Intervento del Presidente della Repubblica Bolivariana del Venezuela Hugo Chávez Frías, in occasione della celebrazione del 60 anniversario dell'Organizzazione delle Nazioni Unite per l'alimentazione e l'agricoltura

Signor Direttore Generale e amico, signori capi di stato e di Governo, eccellenze

voglio iniziare il mio intervento ricordando, già Lula lo ha ricordato nelle sue straordinarie parole, Josué de Castro, un eminente brasiliano che ha presieduto la FAO dal 1951 al 1955, estraggo da questo libro senza eguali e non ancora superato che si chiama “Geografia della fame”, del 1946, alcune parole che sembrano essere state scritte ieri sera perché la realtà che descrivono è quella del Brasile, ma è anche la realtà di qualsiasi parse del sud, lo scrisse per il mondo del Sud e anche per il mondo del Nord, per riflettere e per agire.

Cito Josué de Castro:”La fame è l'espressione -più oscura e tragica- del sottosviluppo economico, una espressione che scomparirà con esso, e il pauperismo generale che determina. I poteri pubblici devono condizionare lo sviluppo e orientarlo verso obiettivi ben definiti, il primo dei quali deve essere l'emancipazione alimentaria della popolazione, deve anche dirigere la nostra economia anteponendo a tutto il benestare sociale della collettività”. Fine della citazione.

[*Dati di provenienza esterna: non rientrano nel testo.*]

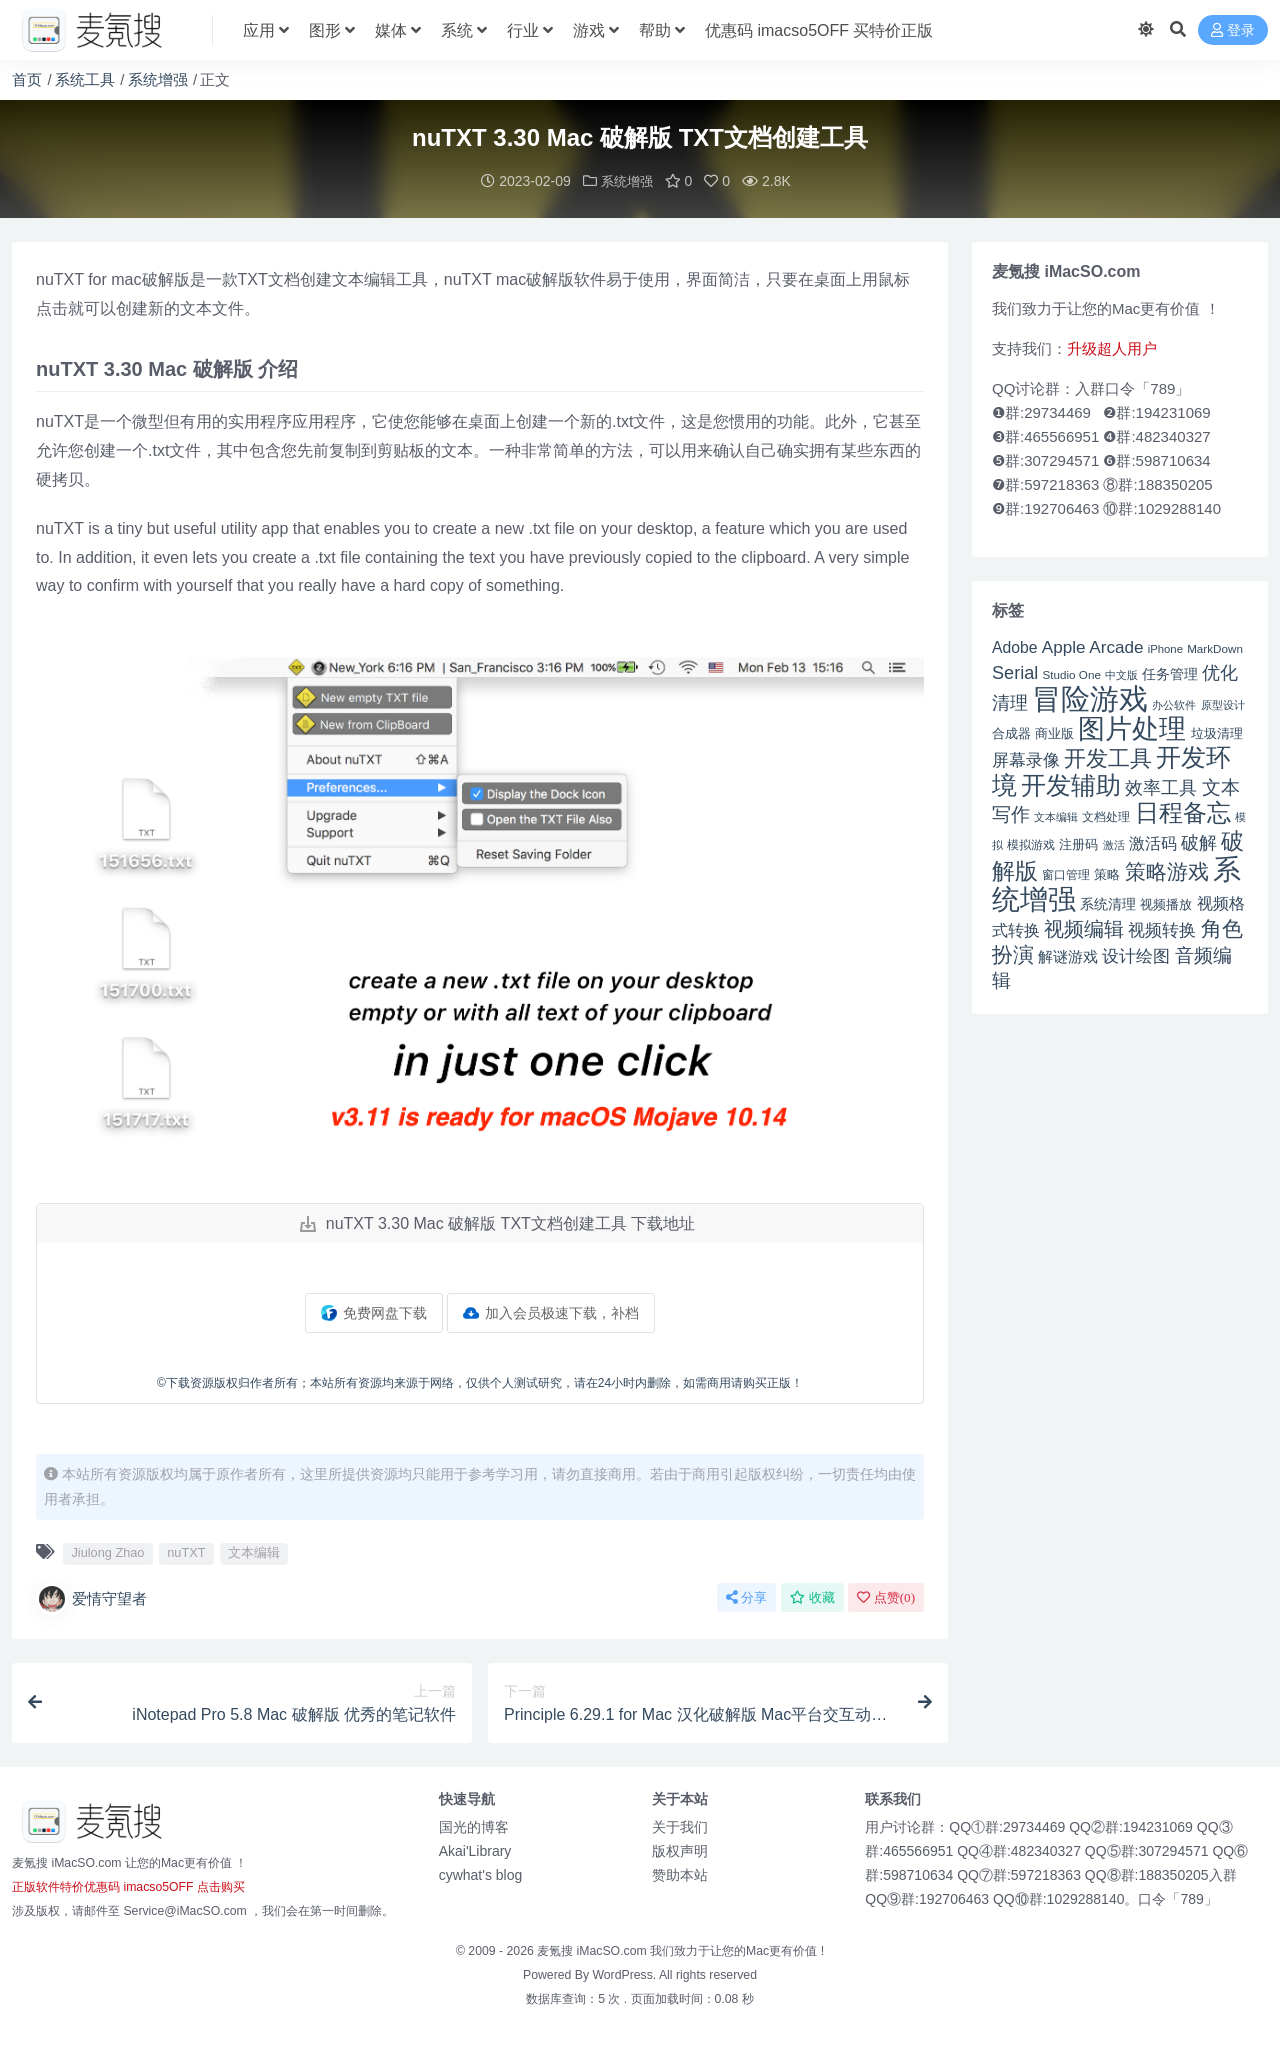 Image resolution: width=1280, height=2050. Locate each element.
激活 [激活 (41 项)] (1114, 844)
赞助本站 (680, 1874)
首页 (27, 79)
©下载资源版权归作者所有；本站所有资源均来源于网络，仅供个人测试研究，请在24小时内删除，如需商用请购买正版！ (480, 1382)
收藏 (812, 1596)
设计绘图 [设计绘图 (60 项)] (1136, 955)
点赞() (886, 1596)
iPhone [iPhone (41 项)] (1165, 648)
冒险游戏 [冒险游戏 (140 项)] (1090, 697)
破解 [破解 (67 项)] (1199, 841)
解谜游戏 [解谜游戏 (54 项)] (1068, 955)
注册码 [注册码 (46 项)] (1078, 843)
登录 (1233, 30)
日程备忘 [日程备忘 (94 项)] (1183, 812)
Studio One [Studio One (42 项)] (1072, 673)
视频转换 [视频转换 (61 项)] (1162, 929)
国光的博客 (474, 1826)
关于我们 (680, 1826)
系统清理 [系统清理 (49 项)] (1108, 903)
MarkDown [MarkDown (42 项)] (1215, 647)
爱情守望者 (91, 1598)
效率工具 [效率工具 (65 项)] (1161, 787)
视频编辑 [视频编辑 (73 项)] (1084, 928)
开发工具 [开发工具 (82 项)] (1108, 758)
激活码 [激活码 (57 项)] (1153, 842)
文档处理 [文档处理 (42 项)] (1106, 815)
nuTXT (186, 1551)
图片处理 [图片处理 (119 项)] (1132, 728)
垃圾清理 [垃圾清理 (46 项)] (1217, 732)
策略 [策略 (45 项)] (1107, 874)
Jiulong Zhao (107, 1551)
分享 (746, 1596)
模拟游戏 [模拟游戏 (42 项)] (1031, 843)
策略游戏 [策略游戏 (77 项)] (1167, 870)
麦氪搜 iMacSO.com (593, 1950)
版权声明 (680, 1850)
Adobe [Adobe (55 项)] (1015, 646)
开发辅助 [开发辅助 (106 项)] (1071, 784)
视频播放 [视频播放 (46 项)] (1166, 903)
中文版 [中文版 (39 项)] (1121, 674)
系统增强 (158, 79)
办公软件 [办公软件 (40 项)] (1174, 704)
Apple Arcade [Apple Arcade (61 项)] (1093, 646)
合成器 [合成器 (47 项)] (1011, 732)
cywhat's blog (481, 1874)
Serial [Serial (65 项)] (1015, 672)
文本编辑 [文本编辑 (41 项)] (1056, 816)
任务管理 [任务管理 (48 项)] (1170, 673)
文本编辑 (254, 1551)
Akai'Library (475, 1850)
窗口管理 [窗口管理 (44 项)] (1066, 874)
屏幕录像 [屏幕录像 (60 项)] (1026, 759)
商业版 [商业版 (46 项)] (1054, 732)
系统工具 (85, 79)
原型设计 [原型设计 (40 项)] (1223, 704) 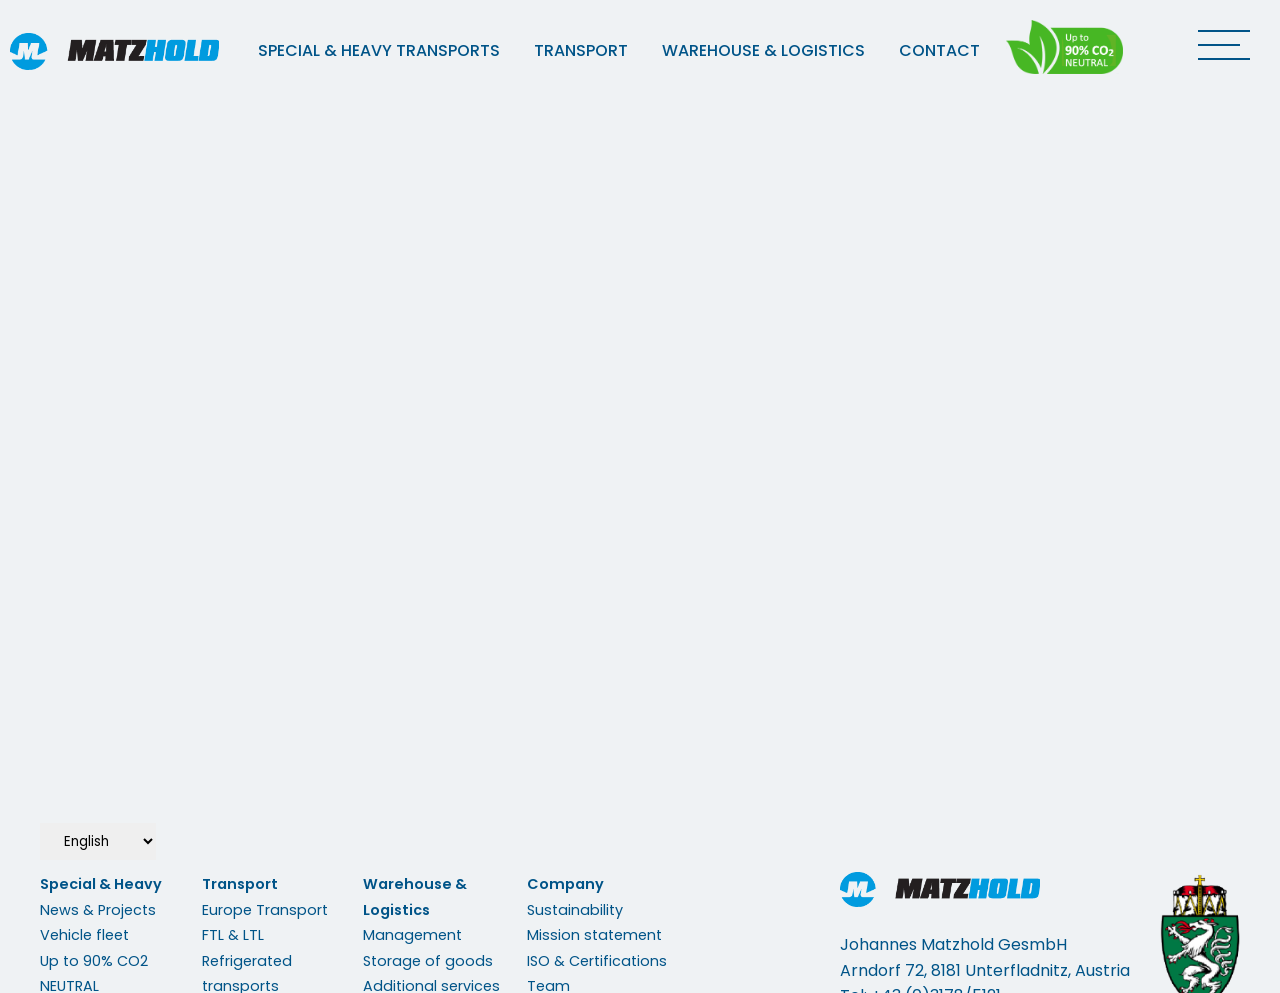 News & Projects (98, 910)
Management (412, 935)
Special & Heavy (101, 884)
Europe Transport (265, 910)
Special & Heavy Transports (379, 50)
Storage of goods (428, 961)
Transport (581, 50)
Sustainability (575, 910)
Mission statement (594, 935)
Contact (939, 50)
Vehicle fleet (84, 935)
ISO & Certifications (597, 961)
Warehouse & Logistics (763, 50)
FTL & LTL (233, 935)
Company (565, 884) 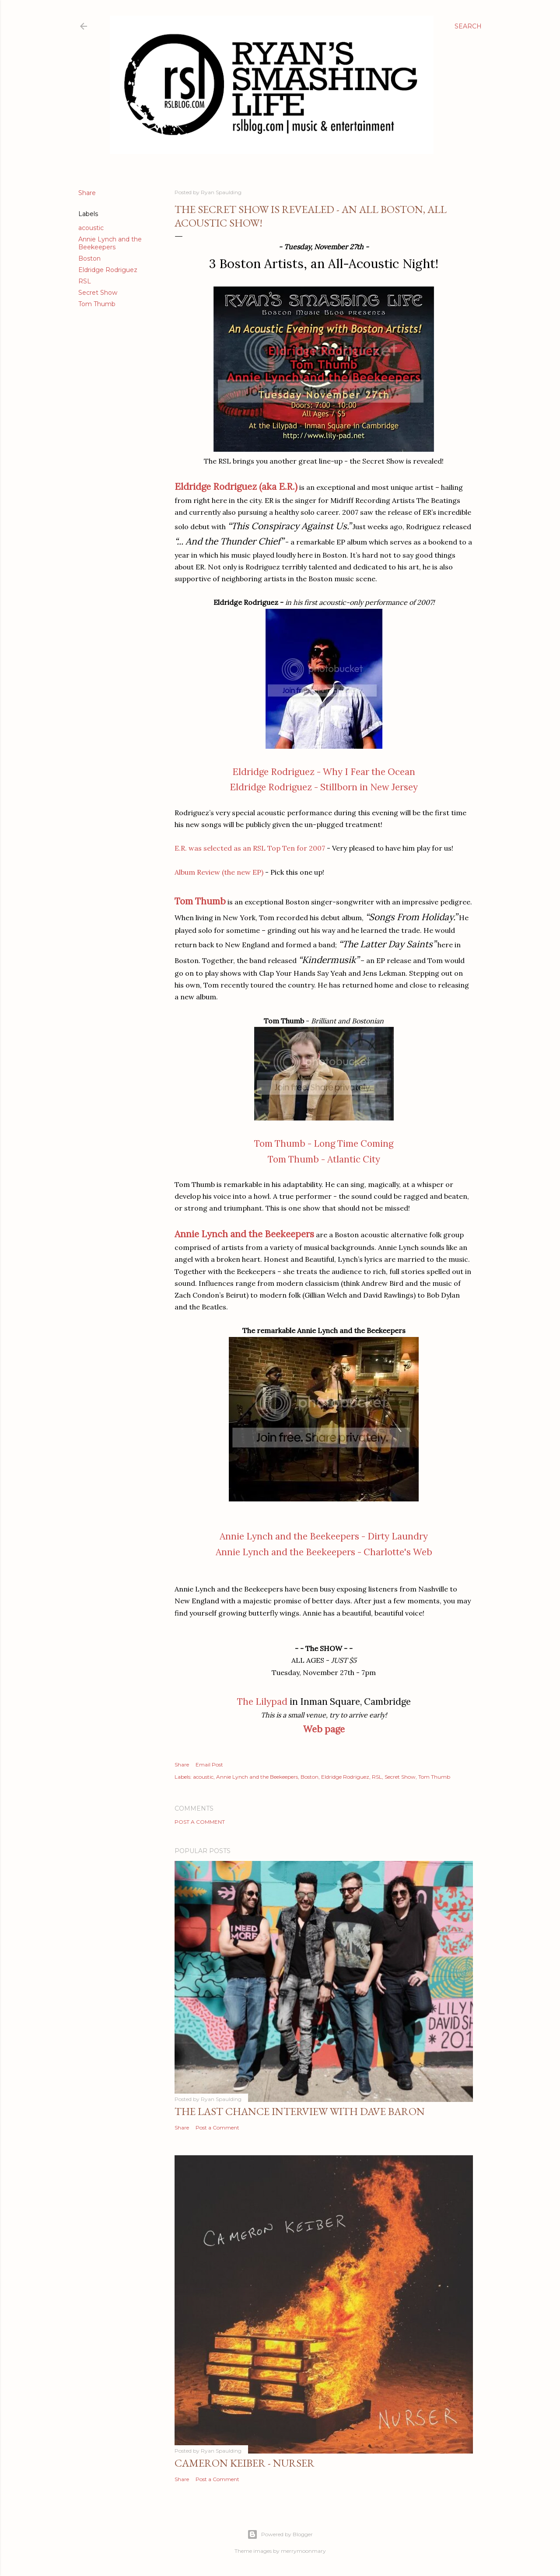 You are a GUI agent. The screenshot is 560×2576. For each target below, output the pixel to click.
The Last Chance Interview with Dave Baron (300, 2111)
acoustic (91, 228)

Approfitto della citazione di Josué de Castro e della ispirazione che ci muove per complimentarmi con il compagno presidente Luiz Inácio Lula de Silva e con il popolo del Brasile per questa meritata medaglia, il premio per il suo lavoro che trascende Brasile e ci riguarda tutti nell'America del Sud, nell'america Latina e nel Caribe. Ricordo, Lula, il tuo discorso del primo gennaio, era l'anno 2003, a Brasilia, hai detto che saresti stato felice il giorno in cui tutti i brasiliani potessero fare colazione, pranzare e cenare: so che ce la farai e so che ce la faremo; ci costi quel che ci costi.
Sotto la egida della globalizzazione neo-liberale, del colonialismo globale, cresce solamente lo sviluppo economico e ciò determina la nostra incapacità di risolvere il problema della fame, solo rompendo questa logica di dominazione potremo trovare questa musica di Josué de Castro.
In verità questo è un problema politico, senza l'intervento dei poteri pubblici, della politica, sarebbe poco meno che impossibile. L'emancipazione alimentaria e il benestare sociale collettivo dipendono dalla nostra capacità di definire una via propria, radicalmente diversa.
Dal Venezuela diciamo a questo modello economico oggi dominante nel mondo, inserito nel modello imperante, che è praticamente impossibile raggiungere questa meta, certamente è un grande problema politico, signor Direttore Generale, eccellenze e amici.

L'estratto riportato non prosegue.